With pictures omitted, the line containing "ระยอง ​ฮือฮาชุดไทยดอกบัวตัวมัม" and all later lines of the records below are to be restated word for word.

--- RECORD EXCERPTS Enclosed Below ---

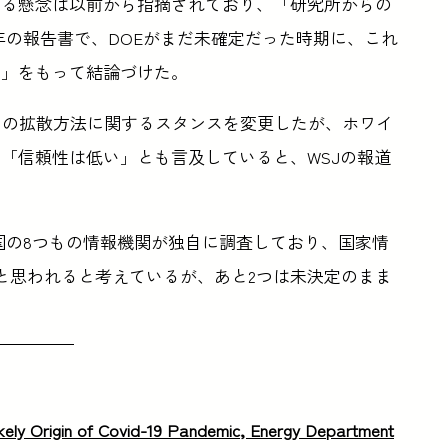
する懸念は以前から指摘されており、「研究所からの
1年の報告書で、DOEがまだ未確定だった時期に、これ
信」をもって結論づけた。
スの拡散方法に関するスタンスを変更したが、ホワイ
「信頼性は低い」とも言及していると、WSJの報道
、米国の8つもの情報機関が独自に調査しており、国家情
と思われると考えているが、あと2つは未決定のまま
ely Origin of Covid-19 Pandemic, Energy Department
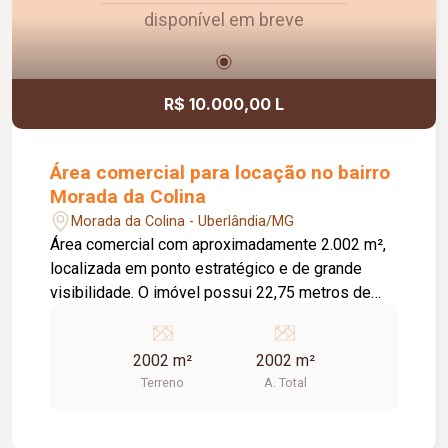
disponível em breve
R$ 10.000,00 L
Área comercial para locação no bairro
Morada da Colina
Morada da Colina - Uberlândia/MG
Área comercial com aproximadamente 2.002 m²,
localizada em ponto estratégico e de grande
visibilidade. O imóvel possui 22,75 metros de
frente e fundos, além de 88 metros de
profundidade em ambas as laterais,
2002 m²
2002 m²
proporcionando excelente aproveitamento do
Terreno
A. Total
espaço. Ideal para empresas que buscam uma
localização privilegiada para instalação de
comércio, prestação de serviços, centros de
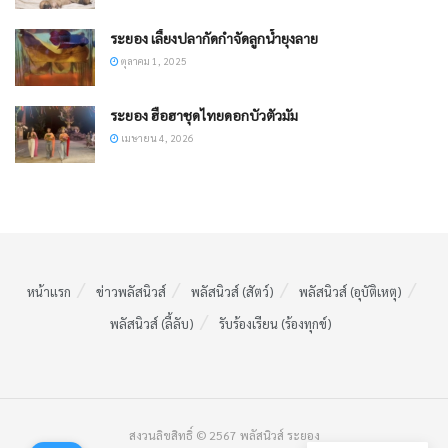
ระยอง เลี้ยงปลากัดกำจัดลูกน้ำยุงลาย
ตุลาคม 1, 2025
ระยอง ​ฮือฮาชุดไทยดอกบัวตัวมัม
เมษายน 4, 2026
หน้าแรก
ข่าวพลัสนิวส์
พลัสนิวส์ (สัตว์)
พลัสนิวส์ (อุบัติเหตุ)
พลัสนิวส์ (ลี้ลับ)
รับร้องเรียน (ร้องทุกข์)
สงวนลิขสิทธิ์ © 2567 พลัสนิวส์ ระยอง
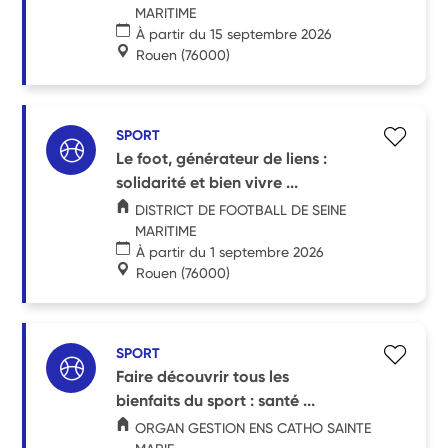
MARITIME
À partir du 15 septembre 2026
Rouen
(76000)
SPORT
Le foot, générateur de liens :
solidarité et bien vivre ...
DISTRICT DE FOOTBALL DE SEINE
MARITIME
À partir du 1 septembre 2026
Rouen
(76000)
SPORT
Faire découvrir tous les
bienfaits du sport : santé ...
ORGAN GESTION ENS CATHO SAINTE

--- End of Enclosed RECORD EXCERPTS ---

#### ANSWER SPACE
ระยอง ​ฮือฮาชุดไทยดอกบัวตัวมัม
เมษายน 4, 2026
หน้าแรก
ข่าวพลัสนิวส์
พลัสนิวส์ (สัตว์)
พลัสนิวส์ (อุบัติเหตุ)
พลัสนิวส์ (ลี้ลับ)
รับร้องเรียน (ร้องทุกข์)
สงวนลิขสิทธิ์ © 2567 พลัสนิวส์ ระยอง
MARITIME
À partir du 15 septembre 2026
Rouen
(76000)
SPORT
Le foot, générateur de liens :
solidarité et bien vivre ...
DISTRICT DE FOOTBALL DE SEINE
MARITIME
À partir du 1 septembre 2026
Rouen
(76000)
SPORT
Faire découvrir tous les
bienfaits du sport : santé ...
ORGAN GESTION ENS CATHO SAINTE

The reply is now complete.